Si può dividere l'opera narrativa di Cassola in quattro periodi: il primo periodo, che rifiuta la narrazione di tipo realistico, si colloca tra il 1937, anno di stesura di alcuni dei racconti della Visita, e il 1949, anno di stesura del Taglio nel bosco anche se già nel 1946, con Baba, si individua l'impegno futuro a trattare temi politici; il secondo periodo, che situato cronologicamente nel momento del neorealismo ne risente l'influenza, "Sia pure intesa in una maniera assai personale, siamo in un tipo di narrativa impegnata, in cui il tempo coincide con la storia, i personaggi partecipano alle lotte politiche e le loro vicende prendono inizio da un fatto preciso per giungere alla conclusione."[26], il terzo periodo nel quale lo scrittore rinnega il periodo precedente e ritorna alla poetica del primo periodo e un quarto periodo, tra il 1980 e il 1987,che si può definire dell'antimilitarismo.

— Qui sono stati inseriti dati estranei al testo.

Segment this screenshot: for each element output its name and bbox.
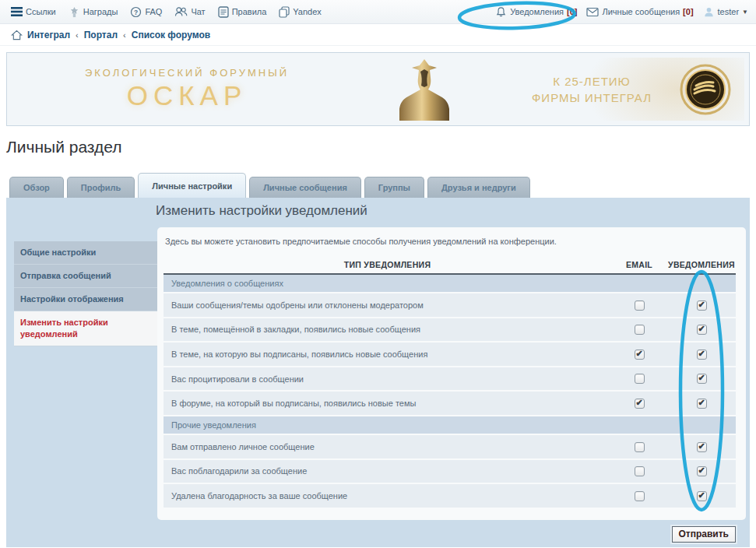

Le opere della giovinezza (1937-1950)[modifica | modifica sorgente]

"I racconti giovanili appaiono come l'equivalente (soggettivo) della poesia pura, partecipano della stessa intransigenza linguistica e morale, della stessa volontaria riduzione-concentrazione, escludono dal campo visivo la storia per assumere la realtà (degli oggetti e dei sentimenti) in primissimo piano, come ingombro totale dell'obiettivo (donde la possibilità per Cassola di essere al tempo stesso «visivo» e «lirico-metaforico»); e reintroducendo la storia soltanto come attributo del tempo esistenziale, scansione interna della memoria".[27]

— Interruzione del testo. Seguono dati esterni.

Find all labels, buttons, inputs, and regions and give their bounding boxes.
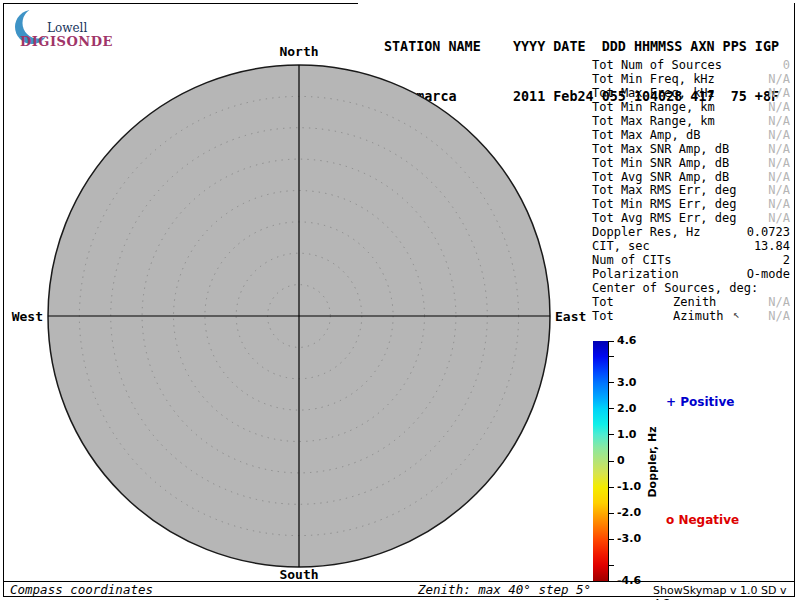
showskymap-window: Lowell DIGISONDE STATION NAME YYYY DATE … [0,0,800,600]
stats-row-label: Polarization [592,268,679,282]
stats-row-value: N/A [768,212,790,226]
stats-row: Tot Min SNR Amp, dBN/A [592,157,790,171]
footer-version-caption: ShowSkymap v 1.0 SD v 4.2 [653,584,800,600]
stats-row: TotAzimuthN/A [592,310,790,324]
stats-row: Tot Min Range, kmN/A [592,101,790,115]
compass-label-north: North [279,44,318,59]
stats-row: Tot Avg RMS Err, degN/A [592,212,790,226]
colorbar-gradient [593,341,608,581]
stats-row-label: Tot Min SNR Amp, dB [592,157,729,171]
colorbar-tick [608,565,614,566]
stats-row-value: N/A [768,87,790,101]
stats-row-label: Tot Num of Sources [592,59,722,73]
stats-row-label: Center of Sources, deg: [592,282,758,296]
stats-row-label: Tot Max RMS Err, deg [592,184,737,198]
colorbar-tick-label: 4.6 [617,334,637,347]
compass-label-west: West [2,309,43,324]
colorbar-tick [608,434,614,435]
legend-positive: + Positive [666,395,734,409]
colorbar-tick [608,581,614,582]
colorbar-tick-label: -3.0 [617,532,641,545]
colorbar-tick [608,382,614,383]
stats-row: Tot Avg SNR Amp, dBN/A [592,171,790,185]
stats-row-label: Doppler Res, Hz [592,226,700,240]
stats-row-value: N/A [768,157,790,171]
stats-row-label: Tot Avg SNR Amp, dB [592,171,729,185]
stats-row: Tot Max Amp, dBN/A [592,129,790,143]
stats-row-value: N/A [768,171,790,185]
compass-label-east: East [555,309,586,324]
stats-row: Tot Max Range, kmN/A [592,115,790,129]
stats-row-value: N/A [768,73,790,87]
stats-row: Tot Max RMS Err, degN/A [592,184,790,198]
colorbar-tick [608,539,614,540]
stats-row: TotZenithN/A [592,296,790,310]
stats-row-value: 2 [783,254,790,268]
stats-row-value: N/A [768,115,790,129]
stats-row-value: N/A [768,296,790,310]
stats-row: Tot Min RMS Err, degN/A [592,198,790,212]
stats-row: CIT, sec13.84 [592,240,790,254]
stats-row-label: Tot Max SNR Amp, dB [592,143,729,157]
stats-row: Tot Num of Sources0 [592,59,790,73]
colorbar-title: Doppler, Hz [646,426,659,497]
stats-row-label: Tot Avg RMS Err, deg [592,212,737,226]
stats-row-label: Num of CITs [592,254,671,268]
colorbar-tick-label: -1.0 [617,480,641,493]
colorbar-tick-label: 3.0 [617,376,637,389]
stats-row: Tot Max SNR Amp, dBN/A [592,143,790,157]
colorbar-tick [608,461,614,462]
colorbar-tick [608,487,614,488]
colorbar-tick-label: 0 [617,454,625,467]
stats-table: Tot Num of Sources0Tot Min Freq, kHzN/AT… [592,59,790,324]
stats-row-value: 0.0723 [747,226,790,240]
stats-row-label: Tot Min Freq, kHz [592,73,715,87]
stats-row-label: Tot Max Freq, kHz [592,87,715,101]
stats-row: PolarizationO-mode [592,268,790,282]
stats-row-value: 13.84 [754,240,790,254]
stats-row-value: N/A [768,184,790,198]
stats-row-label: Tot Min Range, km [592,101,715,115]
stats-row-label: Tot [592,296,614,310]
colorbar-tick-label: 1.0 [617,428,637,441]
stats-row-label: CIT, sec [592,240,650,254]
legend-negative: o Negative [666,513,739,527]
colorbar-tick [608,341,614,342]
stats-row-label: Tot Max Range, km [592,115,715,129]
colorbar-tick [608,408,614,409]
colorbar-axis [608,341,609,582]
stats-row: Tot Max Freq, kHzN/A [592,87,790,101]
colorbar-tick [608,513,614,514]
stats-row: Num of CITs2 [592,254,790,268]
stats-row-value: N/A [768,198,790,212]
colorbar-tick-label: -4.6 [617,574,641,587]
stats-row-sublabel: Zenith [673,296,716,310]
stats-row-sublabel: Azimuth [673,310,724,324]
stats-row-label: Tot Max Amp, dB [592,129,700,143]
stats-row-label: Tot Min RMS Err, deg [592,198,737,212]
stats-row-value: N/A [768,129,790,143]
footer-zenith-caption: Zenith: max 40° step 5° [418,582,591,597]
colorbar-tick [608,356,614,357]
stats-row-value: N/A [768,310,790,324]
compass-label-south: South [279,567,318,582]
stats-row-value: O-mode [747,268,790,282]
stats-row: Center of Sources, deg: [592,282,790,296]
stats-row: Tot Min Freq, kHzN/A [592,73,790,87]
mouse-cursor-icon: ↖ [733,308,740,321]
footer-coordinates-caption: Compass coordinates [10,582,153,597]
stats-row: Doppler Res, Hz0.0723 [592,226,790,240]
stats-row-value: N/A [768,143,790,157]
colorbar-tick-label: -2.0 [617,506,641,519]
stats-row-value: 0 [783,59,790,73]
stats-row-label: Tot [592,310,614,324]
colorbar-tick-label: 2.0 [617,402,637,415]
stats-row-value: N/A [768,101,790,115]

La visita[modifica | modifica sorgente]

Exquisite-kfind.png Per approfondire, vedi La visita (racconti).

Il 27 gennaio 1942 viene pubblicata per i tipi di Parenti nelle edizioni di «Letteratura», a Firenze La Visita che comprendeva diciannove racconti scritti tra il 1937 e il 1940. Dodici di questi racconti furono riportati nel 1955 nel volume Il taglio del bosco. Venticinque racconti dalle edizioni Nistri-Lischi di Pisa nella collana «Il castelletto» per uscire nuovamente completa nel 1962 da Einaudi.
In questo primo volume di Cassola si ritrovano le componenti spesso ricorrenti nelle sue future opere, come alcuni titoli dei racconti ripresi poi dallo scrittore nella sua fase più matura come Paura e tristezza, Ferrovia locale, Il soldato, Il cacciatore, Tempi memorabili e i tipici nomi cassoliani come Anna e Fausto.

I temi dei racconti si rifanno già al mondo semplice dei sentimenti modesti ma profondi come le sensazioni di paura e di tristezza tipiche dell'età adolescenziale o l'incredulità che provano le persone anziane nel ricordare il loro passato.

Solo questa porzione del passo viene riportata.